The fashion designer and entrepreneur shares lessons on making a meaningful career pivot from her new book “Fearless: The New Rules for Unlocking Creativity, Courage, and Success.”
Rebecca Minkoff attends the 22nd annual ACE Awards at Cipriani 42nd Street on June 11, 2018, in New York.
Rebecca Minkoff attends the 22nd annual ACE Awards at Cipriani 42nd Street on June 11, 2018, in New York.Charles Sykes / Invision/AP file

Fashion designer Rebecca Minkoff knows a thing or two about the impact of risk-taking. After moving to New York City from Florida at the age of 18 instead of going to college – with no contacts in the fashion world — she made the professional leap to start her own brand in 2005 after being fired from first job in the industry. According to her, it all started with addressing her own fears head on.

“Fear can hold a lot of us back whether it is in the workplace or personally, I have learned so much over the last 20 years in business,” the designer and entrepreneur recently told Know Your Value’s Daniela Pierre-Bravo.

In an effort to share what she’s learned about risk, resilience and reframing success, Minkoff released her debut book this month, “Fearless: The New Rules for Unlocking Creativity, Courage, and Success.”

“If I can give [women] guideposts along [their] journey and have an entertaining story over the years of all my failures, trials, and tribulations, then that was the goal of the book,” said the co-founder and creative director of her eponymous fashion line.

The book’s 21 rules for helping women make professional gains is especially critical in the wake of the Covid-19 pandemic, which may have set the female workforce back a generation.

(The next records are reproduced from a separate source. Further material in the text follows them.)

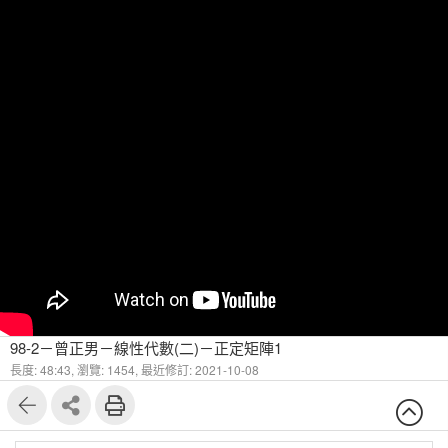
98-2－曾正男－線性代數(二)－正定矩陣1
長度: 48:43,
瀏覽: 1454,
最近修訂: 2021-10-08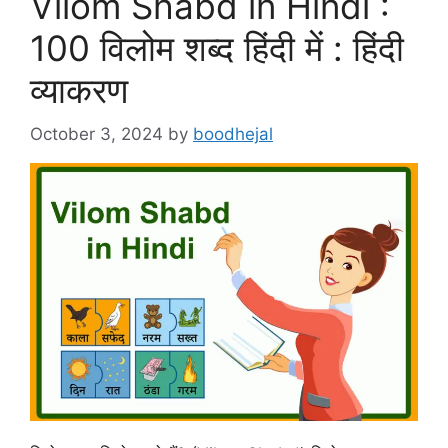
Vilom Shabd in Hindi :
100 विलोम शब्द हिंदी में : हिंदी
व्याकरण
October 3, 2024
by
boodhejal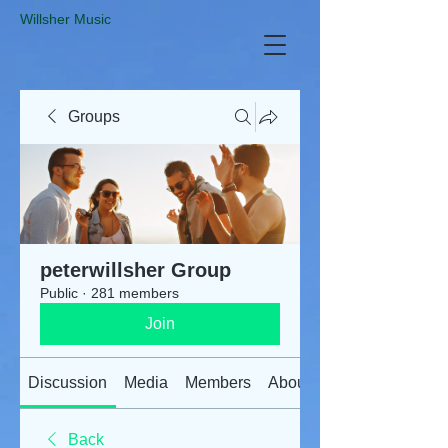
​Willsher Music
Groups
peterwillsher Group
Public
·
281 members
Join
Discussion
Media
Members
About
Back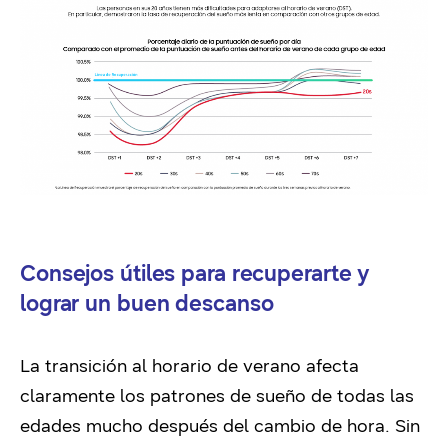
Consejos útiles para recuperarte y
lograr un buen descanso
La transición al horario de verano afecta
claramente los patrones de sueño de todas las
edades mucho después del cambio de hora. Sin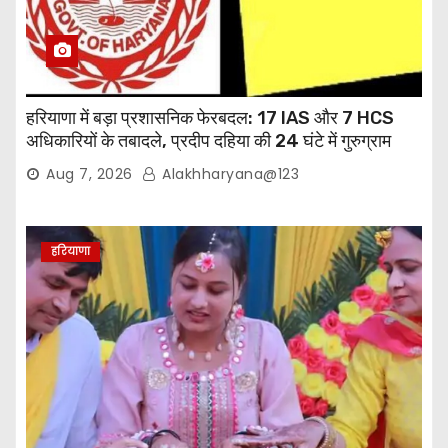
हरियाणा में बड़ा प्रशासनिक फेरबदल: 17 IAS और 7 HCS
अधिकारियों के तबादले, प्रदीप दहिया की 24 घंटे में गुरुग्राम
वापसी
Aug 7, 2026
Alakhharyana@123
हरियाणा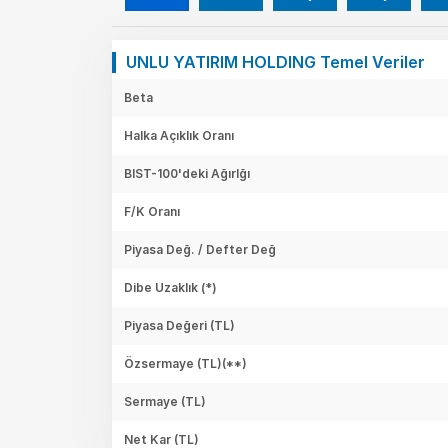
UNLU YATIRIM HOLDING Temel Veriler
Beta
Halka Açıklık Oranı
BIST-100'deki Ağırlğı
F/K Oranı
Piyasa Değ. / Defter Değ
Dibe Uzaklık (*)
Piyasa Değeri
(TL)
Özsermaye
(TL)(**)
Sermaye
(TL)
Net Kar
(TL)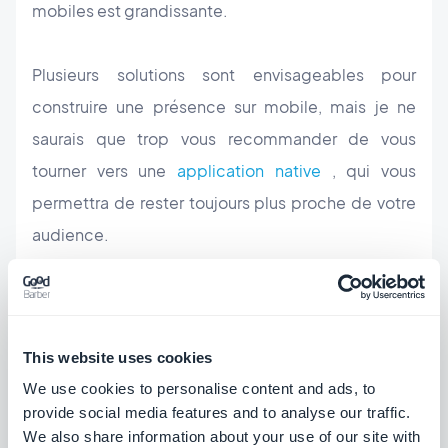
mobiles est grandissante.
Plusieurs solutions sont envisageables pour
construire une présence sur mobile, mais je ne
saurais que trop vous recommander de vous
tourner vers une
application native
, qui vous
permettra de rester toujours plus proche de votre
audience.
3. Avez-vous les ressources
nécessaires?
This website uses cookies
We use cookies to personalise content and ads, to
provide social media features and to analyse our traffic.
We also share information about your use of our site with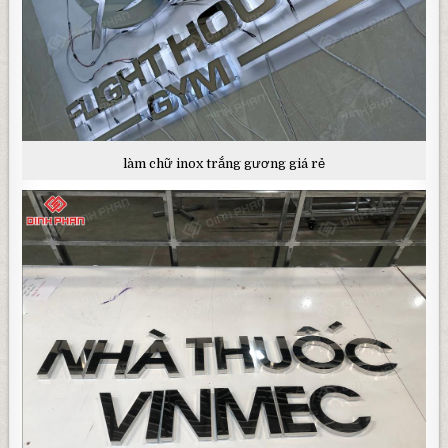
làm chữ inox trắng gương giá rẻ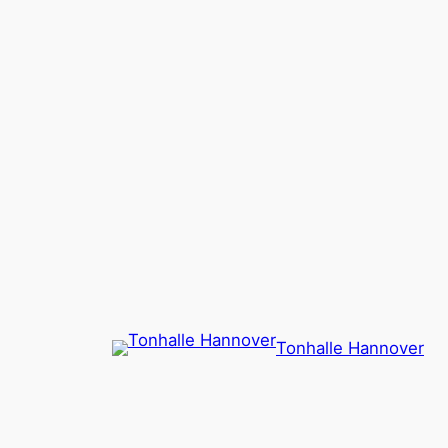
Zum
Inhalt
springen
Tonhalle Hannover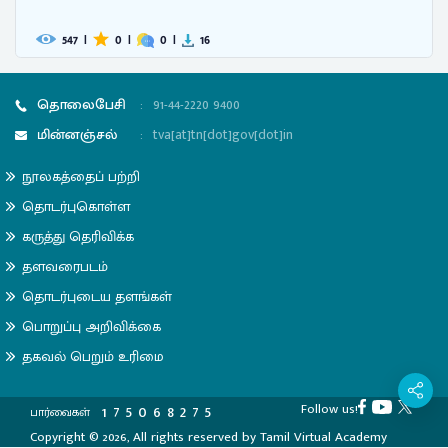
547
|
0
|
0
|
16
தொலைபேசி
:
91-44-2220 9400
மின்னஞ்சல்
:
tva[at]tn[dot]gov[dot]in
நூலகத்தைப் பற்றி
தொடர்புகொள்ள
கருத்து தெரிவிக்க
தளவரைபடம்
தொடர்புடைய தளங்கள்
பொறுப்பு அறிவிக்கை
தகவல் பெறும் உரிமை
Follow us!
1
7
5
0
6
8
2
7
5
பார்வைகள்
Copyright © 2026, All rights reserved by Tamil Virtual Academy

But Minkoff was quick to point out the pandemic’s silver lining. “We got scrappy … [when] I watched our business shear off a cliff.” Her brand lost over 70 percent of their business in March 2020, due to department stores closing. “The easier thing would be to close up and come back later, but we owed it ourselves, the families that we support, and how hard we worked for the last 16 years to fight this out.”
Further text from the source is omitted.